_MATERIAL PROVIDED_
Start of Block
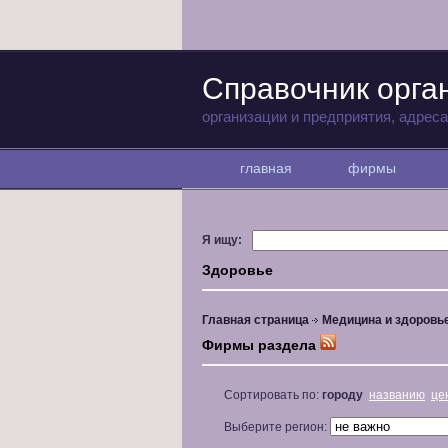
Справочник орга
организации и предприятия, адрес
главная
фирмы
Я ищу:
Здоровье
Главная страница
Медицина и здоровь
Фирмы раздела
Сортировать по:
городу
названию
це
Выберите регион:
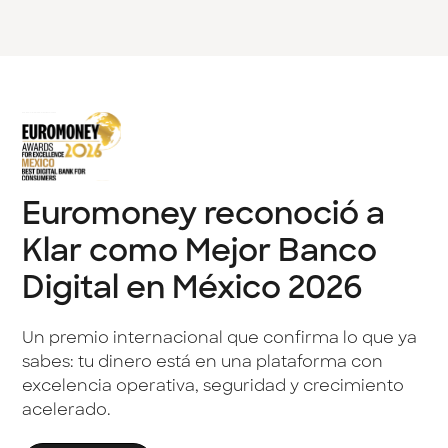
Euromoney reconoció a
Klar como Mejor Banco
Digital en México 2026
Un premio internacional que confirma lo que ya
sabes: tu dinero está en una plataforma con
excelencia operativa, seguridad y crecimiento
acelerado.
End of Block
Start of Block
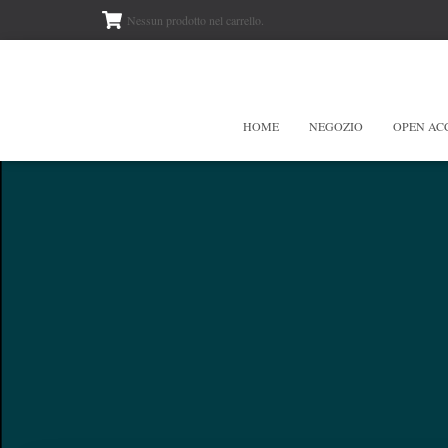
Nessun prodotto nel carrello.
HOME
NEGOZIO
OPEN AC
End of Block
_YOUR OBJECTIVE_
An exact copy is needed of the stretch above that opens with the line containing "Справочник орга" and closes with the line containing "Un premio internacional"; the pictures are not part of it.

_RESPONSE AREA_
Справочник орга
организации и предприятия, адрес
главная
фирмы
Я ищу:
Здоровье
Главная страница
Медицина и здоровь
Фирмы раздела
Сортировать по:
городу
названию
це
Выберите регион:
Euromoney reconoció a
Klar como Mejor Banco
Digital en México 2026
Un premio internacional que confirma lo que ya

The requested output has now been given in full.